To do = A line-by-line copy of the material below is required.

Supplied records =
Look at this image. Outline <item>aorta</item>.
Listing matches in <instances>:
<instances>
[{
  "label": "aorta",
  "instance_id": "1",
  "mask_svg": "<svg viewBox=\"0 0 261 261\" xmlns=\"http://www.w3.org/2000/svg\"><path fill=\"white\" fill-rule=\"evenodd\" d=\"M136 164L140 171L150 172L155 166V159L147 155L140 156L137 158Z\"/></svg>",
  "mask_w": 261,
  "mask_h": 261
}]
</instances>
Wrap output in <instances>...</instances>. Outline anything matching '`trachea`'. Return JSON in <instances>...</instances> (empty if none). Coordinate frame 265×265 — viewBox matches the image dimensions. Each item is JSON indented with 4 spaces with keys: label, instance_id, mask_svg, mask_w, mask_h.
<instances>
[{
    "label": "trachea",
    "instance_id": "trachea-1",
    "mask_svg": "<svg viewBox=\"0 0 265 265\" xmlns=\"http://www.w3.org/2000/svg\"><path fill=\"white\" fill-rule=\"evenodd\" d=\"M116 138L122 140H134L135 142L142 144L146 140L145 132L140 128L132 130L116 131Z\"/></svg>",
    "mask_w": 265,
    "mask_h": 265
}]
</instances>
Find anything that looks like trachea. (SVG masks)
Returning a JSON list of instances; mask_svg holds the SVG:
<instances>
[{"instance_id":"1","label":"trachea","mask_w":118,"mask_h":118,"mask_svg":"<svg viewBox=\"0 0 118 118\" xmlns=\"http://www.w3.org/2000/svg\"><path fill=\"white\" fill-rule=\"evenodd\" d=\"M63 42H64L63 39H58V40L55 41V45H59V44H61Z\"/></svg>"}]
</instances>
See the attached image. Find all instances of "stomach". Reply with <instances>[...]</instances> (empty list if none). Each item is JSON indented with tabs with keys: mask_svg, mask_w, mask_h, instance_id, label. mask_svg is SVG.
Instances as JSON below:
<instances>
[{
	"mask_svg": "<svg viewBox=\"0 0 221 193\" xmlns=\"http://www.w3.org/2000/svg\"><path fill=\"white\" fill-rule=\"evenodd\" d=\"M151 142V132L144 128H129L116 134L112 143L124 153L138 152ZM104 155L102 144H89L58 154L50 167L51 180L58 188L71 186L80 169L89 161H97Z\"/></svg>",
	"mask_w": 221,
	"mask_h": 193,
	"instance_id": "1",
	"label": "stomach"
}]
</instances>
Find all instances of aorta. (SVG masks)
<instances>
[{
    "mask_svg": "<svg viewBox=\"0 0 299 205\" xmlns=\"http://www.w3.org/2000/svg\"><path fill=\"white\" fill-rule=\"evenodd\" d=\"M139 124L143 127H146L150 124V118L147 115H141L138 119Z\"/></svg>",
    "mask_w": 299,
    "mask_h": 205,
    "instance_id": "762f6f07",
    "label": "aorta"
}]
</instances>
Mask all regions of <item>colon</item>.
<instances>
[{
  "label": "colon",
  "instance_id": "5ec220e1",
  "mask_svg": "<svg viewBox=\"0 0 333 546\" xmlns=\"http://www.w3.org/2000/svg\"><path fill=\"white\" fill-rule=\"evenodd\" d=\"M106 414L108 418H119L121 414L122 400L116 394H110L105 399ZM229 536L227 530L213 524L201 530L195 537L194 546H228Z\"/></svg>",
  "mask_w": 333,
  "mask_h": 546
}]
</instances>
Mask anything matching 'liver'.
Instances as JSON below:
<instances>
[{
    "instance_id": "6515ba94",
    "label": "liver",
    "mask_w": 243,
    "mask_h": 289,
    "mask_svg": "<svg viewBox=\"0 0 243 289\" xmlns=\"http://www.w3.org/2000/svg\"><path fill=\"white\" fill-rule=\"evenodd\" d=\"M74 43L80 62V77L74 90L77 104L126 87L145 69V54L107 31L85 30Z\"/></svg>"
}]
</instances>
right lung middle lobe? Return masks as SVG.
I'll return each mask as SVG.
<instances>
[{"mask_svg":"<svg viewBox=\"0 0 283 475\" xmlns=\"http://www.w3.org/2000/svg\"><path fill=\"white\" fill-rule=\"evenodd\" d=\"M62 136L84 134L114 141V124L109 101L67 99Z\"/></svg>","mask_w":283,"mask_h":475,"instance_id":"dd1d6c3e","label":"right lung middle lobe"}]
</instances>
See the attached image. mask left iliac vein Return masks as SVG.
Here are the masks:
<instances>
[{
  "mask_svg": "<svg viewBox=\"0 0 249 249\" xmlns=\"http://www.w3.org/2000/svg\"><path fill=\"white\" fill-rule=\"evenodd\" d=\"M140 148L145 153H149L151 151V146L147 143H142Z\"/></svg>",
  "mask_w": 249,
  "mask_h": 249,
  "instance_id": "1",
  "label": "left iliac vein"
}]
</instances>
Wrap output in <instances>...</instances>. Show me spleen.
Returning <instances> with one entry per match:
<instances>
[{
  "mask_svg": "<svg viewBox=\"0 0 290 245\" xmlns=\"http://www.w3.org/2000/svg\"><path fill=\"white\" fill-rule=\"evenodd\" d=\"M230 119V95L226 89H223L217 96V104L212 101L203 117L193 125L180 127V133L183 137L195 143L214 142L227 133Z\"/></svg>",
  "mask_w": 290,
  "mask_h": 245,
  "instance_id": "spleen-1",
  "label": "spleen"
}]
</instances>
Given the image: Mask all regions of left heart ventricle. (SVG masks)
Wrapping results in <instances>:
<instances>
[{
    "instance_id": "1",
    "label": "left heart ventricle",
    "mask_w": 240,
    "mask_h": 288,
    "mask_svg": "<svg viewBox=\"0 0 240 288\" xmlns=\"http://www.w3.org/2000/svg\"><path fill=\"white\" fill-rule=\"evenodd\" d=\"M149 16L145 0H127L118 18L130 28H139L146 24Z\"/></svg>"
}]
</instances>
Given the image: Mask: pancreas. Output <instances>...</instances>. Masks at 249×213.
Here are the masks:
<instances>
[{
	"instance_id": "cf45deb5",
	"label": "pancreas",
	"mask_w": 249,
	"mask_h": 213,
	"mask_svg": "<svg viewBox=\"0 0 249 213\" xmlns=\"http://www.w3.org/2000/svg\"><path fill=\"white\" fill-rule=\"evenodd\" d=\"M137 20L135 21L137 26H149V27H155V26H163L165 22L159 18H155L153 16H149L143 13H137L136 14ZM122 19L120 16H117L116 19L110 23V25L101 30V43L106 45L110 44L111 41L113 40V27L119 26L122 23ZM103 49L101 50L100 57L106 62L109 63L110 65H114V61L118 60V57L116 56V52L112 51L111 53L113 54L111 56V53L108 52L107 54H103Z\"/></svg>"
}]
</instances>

Reply =
Look at this image. Outline <item>aorta</item>.
Listing matches in <instances>:
<instances>
[{
  "label": "aorta",
  "instance_id": "1",
  "mask_svg": "<svg viewBox=\"0 0 261 261\" xmlns=\"http://www.w3.org/2000/svg\"><path fill=\"white\" fill-rule=\"evenodd\" d=\"M136 164L140 171L150 172L155 166V159L147 155L140 156L137 158Z\"/></svg>",
  "mask_w": 261,
  "mask_h": 261
}]
</instances>
Wrap output in <instances>...</instances>. Outline anything matching '`trachea`'. Return JSON in <instances>...</instances> (empty if none). Coordinate frame 265×265 — viewBox matches the image dimensions. Each item is JSON indented with 4 spaces with keys: label, instance_id, mask_svg, mask_w, mask_h.
<instances>
[{
    "label": "trachea",
    "instance_id": "trachea-1",
    "mask_svg": "<svg viewBox=\"0 0 265 265\" xmlns=\"http://www.w3.org/2000/svg\"><path fill=\"white\" fill-rule=\"evenodd\" d=\"M116 138L122 140H134L135 142L142 144L146 140L145 132L140 128L132 130L116 131Z\"/></svg>",
    "mask_w": 265,
    "mask_h": 265
}]
</instances>
Find anything that looks like trachea. (SVG masks)
Returning a JSON list of instances; mask_svg holds the SVG:
<instances>
[{"instance_id":"1","label":"trachea","mask_w":118,"mask_h":118,"mask_svg":"<svg viewBox=\"0 0 118 118\" xmlns=\"http://www.w3.org/2000/svg\"><path fill=\"white\" fill-rule=\"evenodd\" d=\"M63 42H64L63 39H58V40L55 41V45H59V44H61Z\"/></svg>"}]
</instances>
See the attached image. Find all instances of "stomach". Reply with <instances>[...]</instances> (empty list if none). Each item is JSON indented with tabs with keys: mask_svg, mask_w, mask_h, instance_id, label. mask_svg is SVG.
Instances as JSON below:
<instances>
[{
	"mask_svg": "<svg viewBox=\"0 0 221 193\" xmlns=\"http://www.w3.org/2000/svg\"><path fill=\"white\" fill-rule=\"evenodd\" d=\"M151 142V132L144 128H129L116 134L112 143L124 153L138 152ZM104 155L102 144H89L58 154L50 167L51 180L58 188L71 186L80 169L89 161H97Z\"/></svg>",
	"mask_w": 221,
	"mask_h": 193,
	"instance_id": "1",
	"label": "stomach"
}]
</instances>
Find all instances of aorta. (SVG masks)
<instances>
[{
    "mask_svg": "<svg viewBox=\"0 0 299 205\" xmlns=\"http://www.w3.org/2000/svg\"><path fill=\"white\" fill-rule=\"evenodd\" d=\"M139 124L143 127H146L150 124V118L147 115H141L138 119Z\"/></svg>",
    "mask_w": 299,
    "mask_h": 205,
    "instance_id": "762f6f07",
    "label": "aorta"
}]
</instances>
Mask all regions of <item>colon</item>.
<instances>
[{
  "label": "colon",
  "instance_id": "5ec220e1",
  "mask_svg": "<svg viewBox=\"0 0 333 546\" xmlns=\"http://www.w3.org/2000/svg\"><path fill=\"white\" fill-rule=\"evenodd\" d=\"M106 414L108 418H119L121 414L122 400L116 394H110L105 399ZM229 536L227 530L213 524L201 530L195 537L194 546H228Z\"/></svg>",
  "mask_w": 333,
  "mask_h": 546
}]
</instances>
Mask anything matching 'liver'.
Instances as JSON below:
<instances>
[{
    "instance_id": "6515ba94",
    "label": "liver",
    "mask_w": 243,
    "mask_h": 289,
    "mask_svg": "<svg viewBox=\"0 0 243 289\" xmlns=\"http://www.w3.org/2000/svg\"><path fill=\"white\" fill-rule=\"evenodd\" d=\"M74 43L80 62V77L74 90L77 104L126 87L145 69V54L107 31L85 30Z\"/></svg>"
}]
</instances>
right lung middle lobe? Return masks as SVG.
I'll return each mask as SVG.
<instances>
[{"mask_svg":"<svg viewBox=\"0 0 283 475\" xmlns=\"http://www.w3.org/2000/svg\"><path fill=\"white\" fill-rule=\"evenodd\" d=\"M62 136L84 134L114 141V124L109 101L67 99Z\"/></svg>","mask_w":283,"mask_h":475,"instance_id":"dd1d6c3e","label":"right lung middle lobe"}]
</instances>
See the attached image. mask left iliac vein Return masks as SVG.
Here are the masks:
<instances>
[{
  "mask_svg": "<svg viewBox=\"0 0 249 249\" xmlns=\"http://www.w3.org/2000/svg\"><path fill=\"white\" fill-rule=\"evenodd\" d=\"M140 148L145 153H149L151 151V146L147 143H142Z\"/></svg>",
  "mask_w": 249,
  "mask_h": 249,
  "instance_id": "1",
  "label": "left iliac vein"
}]
</instances>
Wrap output in <instances>...</instances>. Show me spleen.
Returning <instances> with one entry per match:
<instances>
[{
  "mask_svg": "<svg viewBox=\"0 0 290 245\" xmlns=\"http://www.w3.org/2000/svg\"><path fill=\"white\" fill-rule=\"evenodd\" d=\"M230 119V95L226 89H223L217 96V104L212 101L203 117L193 125L180 127V133L183 137L195 143L214 142L227 133Z\"/></svg>",
  "mask_w": 290,
  "mask_h": 245,
  "instance_id": "spleen-1",
  "label": "spleen"
}]
</instances>
Given the image: Mask all regions of left heart ventricle. (SVG masks)
Wrapping results in <instances>:
<instances>
[{
    "instance_id": "1",
    "label": "left heart ventricle",
    "mask_w": 240,
    "mask_h": 288,
    "mask_svg": "<svg viewBox=\"0 0 240 288\" xmlns=\"http://www.w3.org/2000/svg\"><path fill=\"white\" fill-rule=\"evenodd\" d=\"M149 16L145 0H127L118 18L130 28H139L146 24Z\"/></svg>"
}]
</instances>
Given the image: Mask: pancreas. Output <instances>...</instances>. Masks at 249×213.
Here are the masks:
<instances>
[{
	"instance_id": "cf45deb5",
	"label": "pancreas",
	"mask_w": 249,
	"mask_h": 213,
	"mask_svg": "<svg viewBox=\"0 0 249 213\" xmlns=\"http://www.w3.org/2000/svg\"><path fill=\"white\" fill-rule=\"evenodd\" d=\"M137 20L135 21L137 26H149V27H155V26H163L165 22L159 18H155L153 16H149L143 13H137L136 14ZM122 19L120 16H117L116 19L110 23V25L101 30V43L106 45L110 44L111 41L113 40V27L119 26L122 23ZM103 49L101 50L100 57L106 62L109 63L110 65H114V61L118 60V57L116 56V52L112 51L111 53L113 54L111 56V53L108 52L107 54H103Z\"/></svg>"
}]
</instances>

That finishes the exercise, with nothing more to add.